* **Data to examine**
┄┄┄┄┄┄
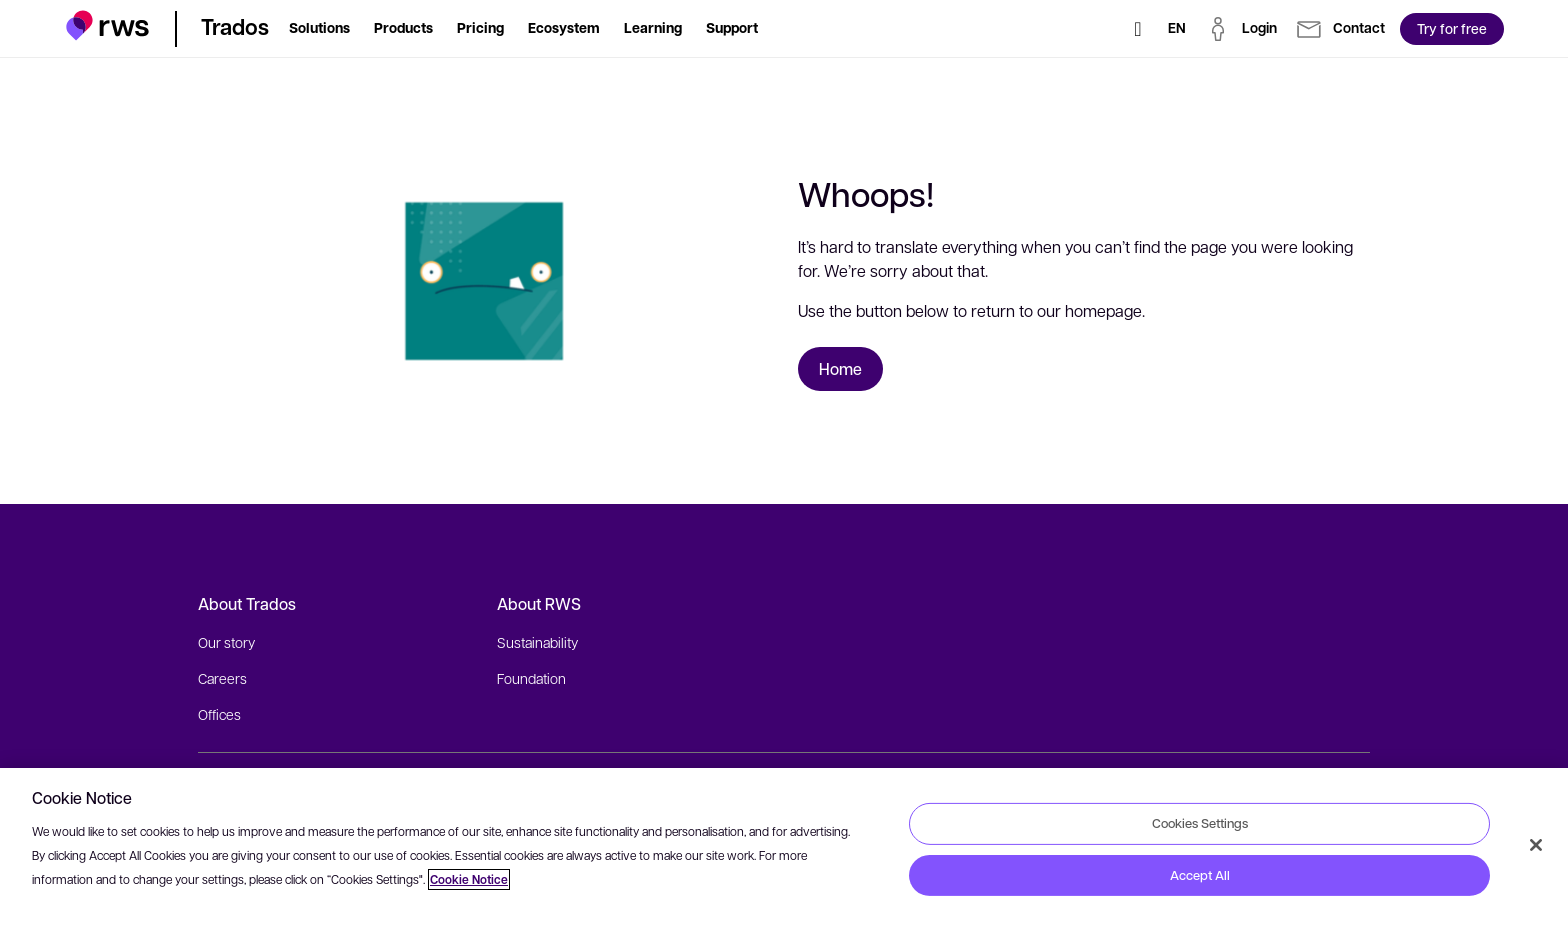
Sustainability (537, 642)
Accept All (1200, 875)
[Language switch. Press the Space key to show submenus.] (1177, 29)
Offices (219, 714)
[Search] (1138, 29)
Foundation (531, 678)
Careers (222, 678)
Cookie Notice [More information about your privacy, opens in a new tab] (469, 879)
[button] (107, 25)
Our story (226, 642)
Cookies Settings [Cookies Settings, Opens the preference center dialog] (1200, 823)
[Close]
┄┄┄┄┄┄
* **Task prompt**
A verbatim rendering of the listing above is required, without any of its pictures.

* **Finished exercise**
Sustainability (537, 642)
Accept All (1200, 875)
[Language switch. Press the Space key to show submenus.] (1177, 29)
Offices (219, 714)
[Search] (1138, 29)
Foundation (531, 678)
Careers (222, 678)
Cookie Notice [More information about your privacy, opens in a new tab] (469, 879)
[button] (107, 25)
Our story (226, 642)
Cookies Settings [Cookies Settings, Opens the preference center dialog] (1200, 823)
[Close]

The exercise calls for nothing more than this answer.